**WHAT IS BEING ASKED**
Each line at or after the one containing "Günstiges Preis- / Leistungsverhältnis" should be transcribed exactly, up to and including the final line of the data.

**ENTRIES SHOWN**

<<<<

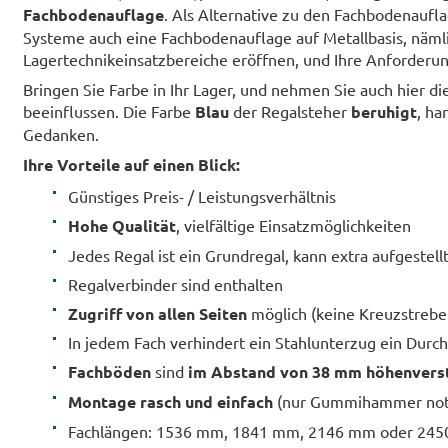
Fachbodenauflage
. Als Alternative zu den Fachbodenaufl
Systeme auch eine Fachbodenauflage auf Metallbasis, nämli
Lagertechnikeinsatzbereiche eröffnen, und Ihre Anforderu
Bringen Sie Farbe in Ihr Lager, und nehmen Sie auch hier di
beeinflussen. Die Farbe
Blau
der Regalsteher
beruhigt
, ha
Gedanken.
Ihre Vorteile auf einen Blick:
Günstiges Preis- / Leistungsverhältnis
Hohe Qualität
, vielfältige Einsatzmöglichkeiten
Jedes Regal ist ein Grundregal, kann extra aufgestel
Regalverbinder sind enthalten
Zugriff von allen Seiten
möglich (keine Kreuzstrebe
In jedem Fach verhindert ein Stahlunterzug ein Dur
Fachböden
sind
im Abstand von 38 mm höhenverst
Montage rasch und einfach
(nur Gummihammer not
Fachlängen: 1536 mm, 1841 mm, 2146 mm oder 24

>>>>

**REPLY TO THE TASK**
Günstiges Preis- / Leistungsverhältnis
Hohe Qualität
, vielfältige Einsatzmöglichkeiten
Jedes Regal ist ein Grundregal, kann extra aufgestel
Regalverbinder sind enthalten
Zugriff von allen Seiten
möglich (keine Kreuzstrebe
In jedem Fach verhindert ein Stahlunterzug ein Dur
Fachböden
sind
im Abstand von 38 mm höhenverst
Montage rasch und einfach
(nur Gummihammer not
Fachlängen: 1536 mm, 1841 mm, 2146 mm oder 24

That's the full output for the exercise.